| WORK INSTRUCTIONS |
Copy out every line of the records in which "thông" can be found.

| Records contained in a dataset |
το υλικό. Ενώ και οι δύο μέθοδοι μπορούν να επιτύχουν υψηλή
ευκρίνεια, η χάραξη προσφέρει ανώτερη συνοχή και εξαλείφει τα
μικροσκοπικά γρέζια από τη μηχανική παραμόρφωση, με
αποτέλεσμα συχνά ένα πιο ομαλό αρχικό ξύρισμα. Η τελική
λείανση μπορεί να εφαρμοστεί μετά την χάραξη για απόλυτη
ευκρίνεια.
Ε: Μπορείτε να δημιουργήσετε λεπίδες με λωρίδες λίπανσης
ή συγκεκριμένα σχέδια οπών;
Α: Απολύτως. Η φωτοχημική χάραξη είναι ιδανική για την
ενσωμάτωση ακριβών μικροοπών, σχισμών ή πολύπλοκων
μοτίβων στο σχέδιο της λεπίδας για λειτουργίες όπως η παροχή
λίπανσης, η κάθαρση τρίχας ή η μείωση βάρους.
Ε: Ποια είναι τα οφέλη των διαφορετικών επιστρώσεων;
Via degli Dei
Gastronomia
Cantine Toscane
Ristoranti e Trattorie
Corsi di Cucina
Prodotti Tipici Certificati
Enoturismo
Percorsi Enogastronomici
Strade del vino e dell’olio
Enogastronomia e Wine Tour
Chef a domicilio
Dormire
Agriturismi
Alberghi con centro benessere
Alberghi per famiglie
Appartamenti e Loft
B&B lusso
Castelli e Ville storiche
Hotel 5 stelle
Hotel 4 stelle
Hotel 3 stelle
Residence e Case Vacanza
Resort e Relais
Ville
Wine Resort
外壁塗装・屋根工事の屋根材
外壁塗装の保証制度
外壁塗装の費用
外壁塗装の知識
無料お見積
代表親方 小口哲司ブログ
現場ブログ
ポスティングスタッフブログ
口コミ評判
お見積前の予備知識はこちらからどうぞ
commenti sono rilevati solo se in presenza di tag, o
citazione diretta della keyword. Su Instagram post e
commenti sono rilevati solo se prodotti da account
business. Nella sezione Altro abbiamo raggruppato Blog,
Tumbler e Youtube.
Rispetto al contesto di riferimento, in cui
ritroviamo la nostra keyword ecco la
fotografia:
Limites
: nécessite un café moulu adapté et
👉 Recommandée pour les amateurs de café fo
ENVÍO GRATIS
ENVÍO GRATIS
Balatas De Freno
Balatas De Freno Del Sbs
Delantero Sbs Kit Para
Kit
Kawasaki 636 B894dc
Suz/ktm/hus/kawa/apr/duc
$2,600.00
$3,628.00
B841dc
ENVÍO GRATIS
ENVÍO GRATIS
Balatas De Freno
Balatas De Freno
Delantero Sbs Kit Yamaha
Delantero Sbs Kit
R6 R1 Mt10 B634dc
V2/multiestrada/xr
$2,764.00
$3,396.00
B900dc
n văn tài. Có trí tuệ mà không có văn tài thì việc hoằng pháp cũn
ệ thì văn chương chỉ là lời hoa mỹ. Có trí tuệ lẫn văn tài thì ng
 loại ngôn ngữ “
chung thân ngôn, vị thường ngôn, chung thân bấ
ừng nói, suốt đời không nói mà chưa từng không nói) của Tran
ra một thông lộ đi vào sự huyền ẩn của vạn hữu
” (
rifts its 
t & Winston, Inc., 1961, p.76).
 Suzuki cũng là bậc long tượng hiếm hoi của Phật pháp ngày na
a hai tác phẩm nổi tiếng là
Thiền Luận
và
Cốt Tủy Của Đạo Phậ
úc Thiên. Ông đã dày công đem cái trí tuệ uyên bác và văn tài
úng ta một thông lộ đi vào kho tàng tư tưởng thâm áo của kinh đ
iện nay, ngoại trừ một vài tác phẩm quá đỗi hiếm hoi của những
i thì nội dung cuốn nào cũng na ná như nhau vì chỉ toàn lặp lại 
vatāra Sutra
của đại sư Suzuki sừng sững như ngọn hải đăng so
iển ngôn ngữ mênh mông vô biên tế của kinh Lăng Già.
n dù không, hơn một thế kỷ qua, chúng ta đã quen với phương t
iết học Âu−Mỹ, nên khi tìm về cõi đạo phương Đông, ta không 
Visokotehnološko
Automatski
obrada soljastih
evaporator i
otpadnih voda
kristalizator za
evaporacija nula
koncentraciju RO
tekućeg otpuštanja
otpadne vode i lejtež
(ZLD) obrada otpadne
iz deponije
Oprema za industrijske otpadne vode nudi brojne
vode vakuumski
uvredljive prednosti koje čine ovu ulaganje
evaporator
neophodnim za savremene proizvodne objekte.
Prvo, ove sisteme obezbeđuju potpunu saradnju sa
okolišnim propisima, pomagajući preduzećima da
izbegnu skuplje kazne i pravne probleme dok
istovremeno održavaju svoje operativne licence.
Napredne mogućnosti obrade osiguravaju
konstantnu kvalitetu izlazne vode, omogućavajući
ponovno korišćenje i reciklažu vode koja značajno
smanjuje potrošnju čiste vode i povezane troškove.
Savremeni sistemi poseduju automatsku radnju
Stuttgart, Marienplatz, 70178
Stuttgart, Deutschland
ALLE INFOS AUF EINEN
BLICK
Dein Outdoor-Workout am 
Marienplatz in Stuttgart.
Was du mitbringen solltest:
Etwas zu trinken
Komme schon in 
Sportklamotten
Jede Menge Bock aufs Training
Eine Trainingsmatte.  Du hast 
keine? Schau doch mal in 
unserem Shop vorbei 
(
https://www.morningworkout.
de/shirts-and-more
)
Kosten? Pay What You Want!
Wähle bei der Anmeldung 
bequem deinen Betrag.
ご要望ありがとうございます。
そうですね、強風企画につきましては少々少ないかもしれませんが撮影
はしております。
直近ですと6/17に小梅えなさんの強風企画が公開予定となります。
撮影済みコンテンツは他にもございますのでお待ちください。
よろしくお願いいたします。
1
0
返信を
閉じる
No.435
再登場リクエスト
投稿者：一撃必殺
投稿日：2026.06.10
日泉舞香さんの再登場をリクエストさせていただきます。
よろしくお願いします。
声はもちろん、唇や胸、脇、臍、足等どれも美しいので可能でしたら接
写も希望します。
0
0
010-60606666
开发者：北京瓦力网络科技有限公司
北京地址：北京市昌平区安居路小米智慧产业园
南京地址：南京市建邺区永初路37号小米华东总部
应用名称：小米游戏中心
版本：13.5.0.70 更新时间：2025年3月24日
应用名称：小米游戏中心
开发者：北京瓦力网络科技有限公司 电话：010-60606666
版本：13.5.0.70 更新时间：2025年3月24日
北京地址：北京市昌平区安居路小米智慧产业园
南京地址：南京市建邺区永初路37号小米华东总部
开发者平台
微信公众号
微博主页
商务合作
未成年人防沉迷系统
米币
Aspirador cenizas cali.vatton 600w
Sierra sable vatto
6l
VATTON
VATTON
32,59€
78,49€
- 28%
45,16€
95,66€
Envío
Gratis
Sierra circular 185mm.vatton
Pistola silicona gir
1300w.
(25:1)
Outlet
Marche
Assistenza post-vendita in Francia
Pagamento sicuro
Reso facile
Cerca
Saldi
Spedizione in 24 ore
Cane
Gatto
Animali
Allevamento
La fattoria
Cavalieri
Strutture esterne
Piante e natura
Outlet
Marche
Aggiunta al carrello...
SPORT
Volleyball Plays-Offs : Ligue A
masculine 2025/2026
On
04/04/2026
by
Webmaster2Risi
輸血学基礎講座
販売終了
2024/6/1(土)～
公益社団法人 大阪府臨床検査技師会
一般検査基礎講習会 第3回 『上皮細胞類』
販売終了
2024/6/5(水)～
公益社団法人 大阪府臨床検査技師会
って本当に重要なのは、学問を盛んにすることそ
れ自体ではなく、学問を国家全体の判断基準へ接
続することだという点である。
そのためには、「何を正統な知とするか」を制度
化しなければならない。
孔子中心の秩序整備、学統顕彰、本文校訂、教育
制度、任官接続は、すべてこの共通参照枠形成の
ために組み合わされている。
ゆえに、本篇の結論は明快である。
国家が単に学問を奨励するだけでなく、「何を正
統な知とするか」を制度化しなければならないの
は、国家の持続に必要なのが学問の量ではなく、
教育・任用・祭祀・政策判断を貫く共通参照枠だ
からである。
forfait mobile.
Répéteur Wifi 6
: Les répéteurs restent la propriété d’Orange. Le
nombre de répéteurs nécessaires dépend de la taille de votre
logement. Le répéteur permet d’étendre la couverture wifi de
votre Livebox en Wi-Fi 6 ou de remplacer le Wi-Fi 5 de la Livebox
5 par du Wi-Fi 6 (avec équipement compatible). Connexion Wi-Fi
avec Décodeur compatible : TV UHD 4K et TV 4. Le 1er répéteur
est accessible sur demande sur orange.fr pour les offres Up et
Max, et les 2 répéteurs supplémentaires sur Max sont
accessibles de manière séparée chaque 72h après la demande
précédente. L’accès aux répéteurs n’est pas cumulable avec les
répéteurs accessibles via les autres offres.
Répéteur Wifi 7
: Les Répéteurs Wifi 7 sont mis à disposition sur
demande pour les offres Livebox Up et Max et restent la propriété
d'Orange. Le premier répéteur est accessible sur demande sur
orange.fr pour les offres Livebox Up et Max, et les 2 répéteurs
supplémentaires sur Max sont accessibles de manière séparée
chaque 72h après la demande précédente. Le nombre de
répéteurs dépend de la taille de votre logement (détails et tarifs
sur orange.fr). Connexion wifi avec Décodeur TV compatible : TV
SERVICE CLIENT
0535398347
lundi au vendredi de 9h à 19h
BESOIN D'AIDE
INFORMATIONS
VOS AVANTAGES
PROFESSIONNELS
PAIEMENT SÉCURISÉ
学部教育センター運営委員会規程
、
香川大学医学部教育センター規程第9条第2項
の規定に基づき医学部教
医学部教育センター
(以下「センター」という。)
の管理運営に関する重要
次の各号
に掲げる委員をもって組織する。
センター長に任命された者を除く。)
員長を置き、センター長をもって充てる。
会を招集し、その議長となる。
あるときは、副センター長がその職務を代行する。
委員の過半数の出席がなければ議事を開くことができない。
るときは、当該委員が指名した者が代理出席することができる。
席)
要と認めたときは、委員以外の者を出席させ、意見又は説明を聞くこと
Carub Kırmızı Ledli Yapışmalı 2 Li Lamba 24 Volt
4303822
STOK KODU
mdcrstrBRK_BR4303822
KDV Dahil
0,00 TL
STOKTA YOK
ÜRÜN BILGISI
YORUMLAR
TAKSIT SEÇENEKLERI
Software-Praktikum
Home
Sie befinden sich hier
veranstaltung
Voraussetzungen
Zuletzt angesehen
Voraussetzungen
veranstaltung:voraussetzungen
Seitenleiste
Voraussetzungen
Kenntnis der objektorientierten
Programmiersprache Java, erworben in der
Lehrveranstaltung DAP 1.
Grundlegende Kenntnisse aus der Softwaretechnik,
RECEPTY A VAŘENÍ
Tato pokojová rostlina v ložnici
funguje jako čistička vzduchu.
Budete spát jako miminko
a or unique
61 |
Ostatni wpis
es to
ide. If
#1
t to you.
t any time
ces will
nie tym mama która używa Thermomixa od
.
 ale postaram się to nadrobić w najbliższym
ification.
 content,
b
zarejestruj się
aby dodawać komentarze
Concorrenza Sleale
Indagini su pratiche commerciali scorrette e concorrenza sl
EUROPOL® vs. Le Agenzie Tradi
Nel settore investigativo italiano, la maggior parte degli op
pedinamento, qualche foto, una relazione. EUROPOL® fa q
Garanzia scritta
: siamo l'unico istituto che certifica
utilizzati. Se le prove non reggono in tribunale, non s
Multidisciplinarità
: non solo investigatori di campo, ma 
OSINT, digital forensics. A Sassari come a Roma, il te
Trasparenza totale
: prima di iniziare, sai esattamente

| RESPONSE AREA |
ra một thông lộ đi vào sự huyền ẩn của vạn hữu
úng ta một thông lộ đi vào kho tàng tư tưởng thâm áo của kinh đ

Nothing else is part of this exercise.